El reloj del teléfono marcaba la una y cuarenta y cinco.
—Tengo que irme.
—Estamos estableciendo un patrón, Sara. Te corres y luego te vas.
Compuse un gesto entre la sonrisa y la mueca de pesar, pero cuando el camarero volvió con la comida, dejé un billete de veinte en la mesa y le pedí que pusiera la mía en un recipiente para llevar.
—Me gustaría que me dieras tu número de teléfono —dijo Max mientras metía el dinero de nuevo en mi bolso.

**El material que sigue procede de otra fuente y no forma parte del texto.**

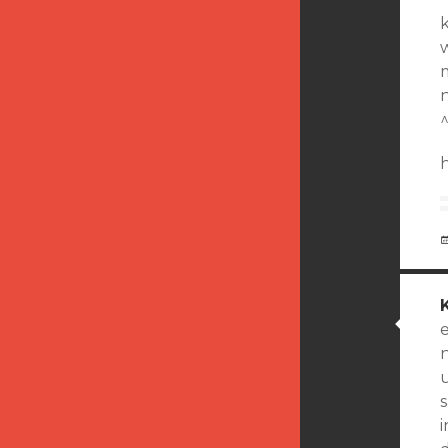
k
e
n
i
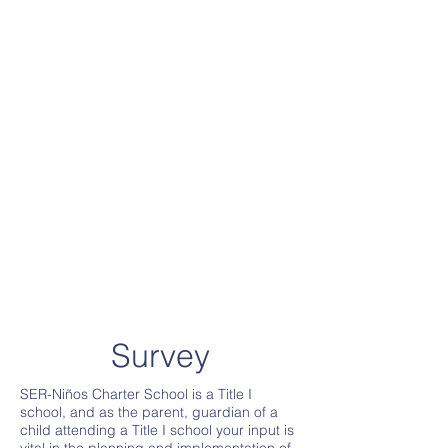
Survey
SER-Niños Charter School is a Title I
school, and as the parent, guardian of a
child attending a Title I school your input is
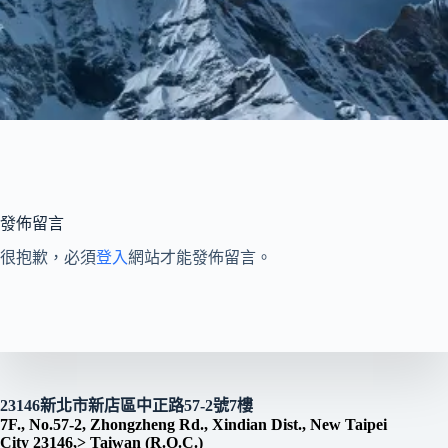
發佈留言
很抱歉，必須
登入
網站才能發佈留言。
23146新北市新店區中正路57-2號7樓
7F., No.57-2, Zhongzheng Rd., Xindian Dist., New Taipei
City 23146,> Taiwan (R.O.C.)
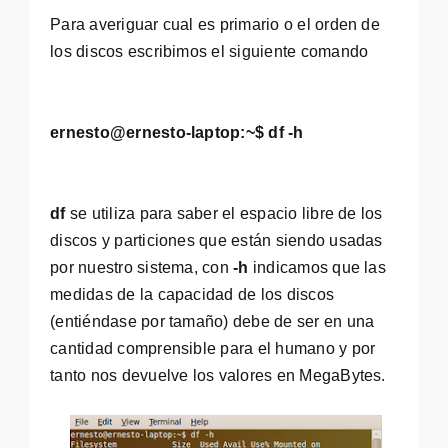
Para averiguar cual es primario o el orden de
los discos escribimos el siguiente comando
ernesto@ernesto-laptop:~$ df -h
df
se utiliza para saber el espacio libre de los
discos y particiones que están siendo usadas
por nuestro sistema, con
-h
indicamos que las
medidas de la capacidad de los discos
(entiéndase por tamaño) debe de ser en una
cantidad comprensible para el humano y por
tanto nos devuelve los valores en MegaBytes.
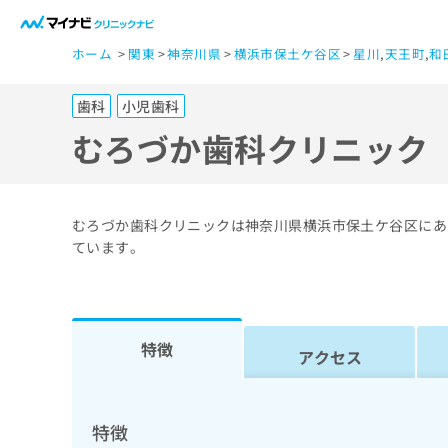
一
ホーム
関東
神奈川県
横浜市保土ケ谷区
星川
,
天王町
,
和
般
ユ
歯科
小児歯科
ー
ザ
むろづか歯科クリニック
ー
の
方
むろづか歯科クリニックは神奈川県横浜市保土ケ谷区にあ
は
ています。
こ
ち
ら
特徴
アクセス
医
マ
療
イ
ナ
関
特徴
ビ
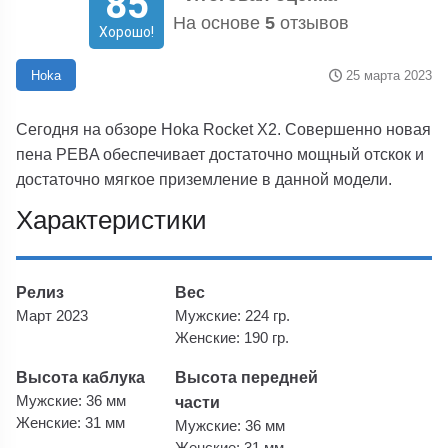
85
На основе
5
отзывов
Хорошо!
25 марта 2023
Hoka
Сегодня на обзоре Hoka Rocket X2. Совершенно новая
пена PEBA обеспечивает достаточно мощный отскок и
достаточно мягкое приземление в данной модели.
Характеристики
Релиз
Вес
Март 2023
Мужские: 224 гр.
Женские: 190 гр.
Высота каблука
Высота передней
Мужские: 36 мм
части
Женские: 31 мм
Мужские: 36 мм
Женские: 31 мм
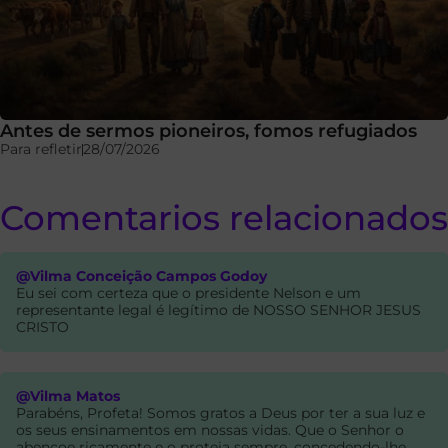
Antes de sermos pioneiros, fomos refugiados
Para refletir
28/07/2026
Comentarios relacionados
@Vilma Conceição Campos Godoy
Eu sei com certeza que o presidente Nelson e um
representante legal é legítimo de NOSSO SENHOR JESUS
CRISTO
@Vilma Matos
Parabéns, Profeta! Somos gratos a Deus por ter a sua luz e
os seus ensinamentos em nossas vidas. Que o Senhor o
abençoe ricamente e o proteja sempre, concedendo-lhe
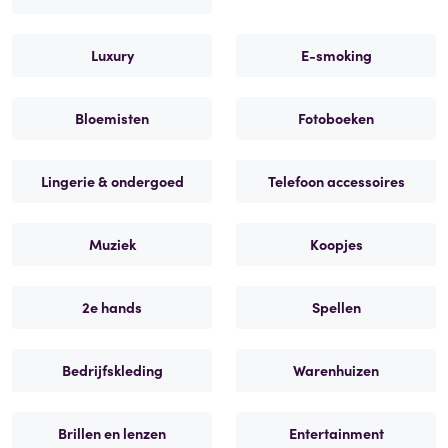
Luxury
E-smoking
Bloemisten
Fotoboeken
Lingerie & ondergoed
Telefoon accessoires
Muziek
Koopjes
2e hands
Spellen
Bedrijfskleding
Warenhuizen
Brillen en lenzen
Entertainment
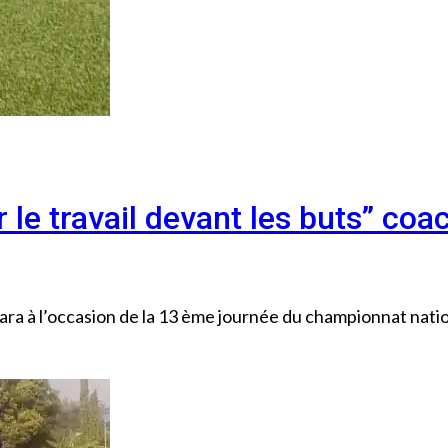
 le travail devant les buts” coa
a à l’occasion de la 13 ème journée du championnat nation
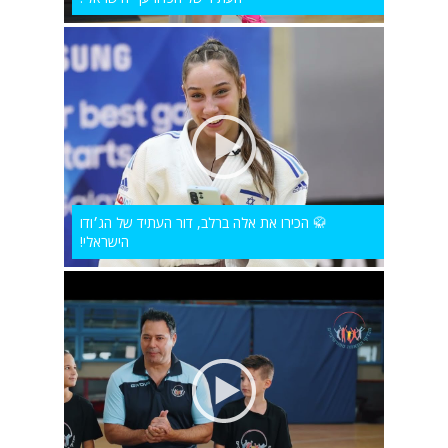
🥋 הכירו את אלה ברלב, דור העתיד של הג׳ודו
הישראלי!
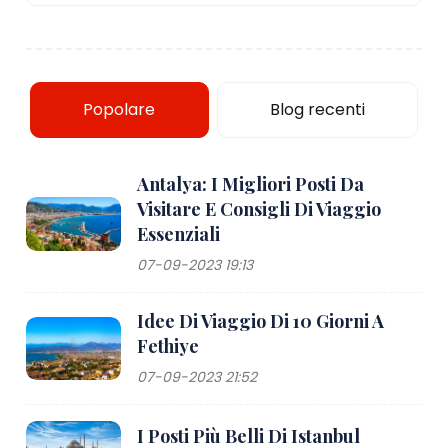
Popolare
Blog recenti
Antalya: I Migliori Posti Da
Visitare E Consigli Di Viaggio
Essenziali
07-09-2023 19:13
Idee Di Viaggio Di 10 Giorni A
Fethiye
07-09-2023 21:52
I Posti Più Belli Di Istanbul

—Ni hablar. —Me eché a reír.
No tenía ni idea de cómo había pasado aquello. Vale, eso no era cierto, sabía muy bien cómo había pasado (él había empezado a susurrarme cosas con ese tórrido acento suyo y luego me había masturbado), pero sabía que no debía liarme con Max. En primer lugar, era un mujeriego, y me negaba en rotundo a pasar por lo mismo otra vez. Y, en segundo, estaba mi trabajo. El trabajo debía ser lo primero.
—Al final Ben me lo dará, y lo sabes. Nos conocemos desde hace mucho.
—Bennett no te lo dará sin mi permiso. Hay muy pocas personas que deseen más que yo darle una paliza a mi ex, pero Bennett es una de ellas. —Le di un beso a Max en la mandíbula, cubierta de deliciosa barba incipiente, y me incorporé—. Gracias por el aperitivo. Borra el vídeo.
Salí del restaurante y crucé de nuevo la Quinta Avenida conteniendo una sonrisa.